Global investor confidence continues to cool in November, Sentix says
A gauge of global investor sentiment fell further in November, with confidence weakening in both the Eurozone and the US.
The Sentix Institute's investor confidence index slipped from a reading of 12.8 for October to 11.1 in November.
Within that, a sub-index for Germany fell from 20.0 to 15.6, with Sentix highlighting the recent turbulence in the country' politics after Chancellor, Angela Merkel, announced her intention to step down and the Socialist's SPD drive for greater fiscal stimulus.
Commenting on the latter, Sentix said: "It would be necessary, especially now, to keep an eye not only on the present but also on the future burdens.
"This is because Germany's economy is continuing to slide and, with an overall index at its lowest level since February 2016, stagnation is no longer far off."
A sub-index for the US also retreated, from 25.3 to 21.4, with an expectations sub-index falling from -9.5 to -12.5 - its lowest since July 2012.
"The situation is still surprisingly robust. Like a long freight train, the US upswing does not simply come to a standstill. However, braking forces are also effective in the USA. 2019 is likely to be a more difficult year for the economy than 2018," Sentix said.
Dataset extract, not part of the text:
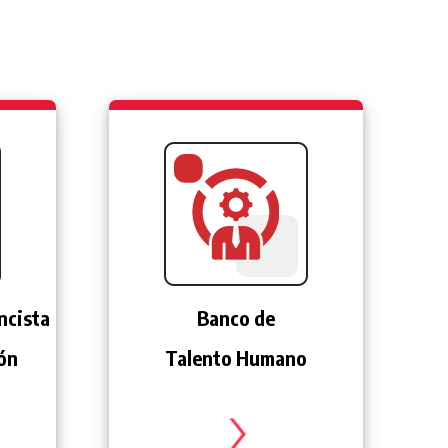
ncista
Banco de
ión
Talento Humano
Another gauge, for the Eurozone this time, weakened for a third month in a row, from 11.4 to 8.8, its weakest reading since October 2016.
"There are many reasons for this development. Foreign economic factors, such as the US President's trade policy, contribute to this, as do European issues," the institute said.
"The discussion about the future of the car industry in Germany, the weakness of the banking sector and the budget question in Italy are worth mentioning here."
Nevertheless, with the sub-index tracking the current situation in the euro area at 29.3 "the situation remains clearly positive [...] but the slowdown continues."
Sentix canvassed 991 investors between 1-3 November for its survey, 281 of which were institutional.
Commenting on the results of the survey for the Eurozone, analysts at Oxford Economics said: "As the Sentix index is released at the start of each month, it tends to set the tone of other surveys, such as the PMIs.
"While some of the Q3 weakness appears to have been transitory, owing to industrial disruptions in Germany, the Q4 indicators released so far do not bode well for a strong rebound in the final part of the year. Today’s Sentix data suggest that November will be another gloomy month."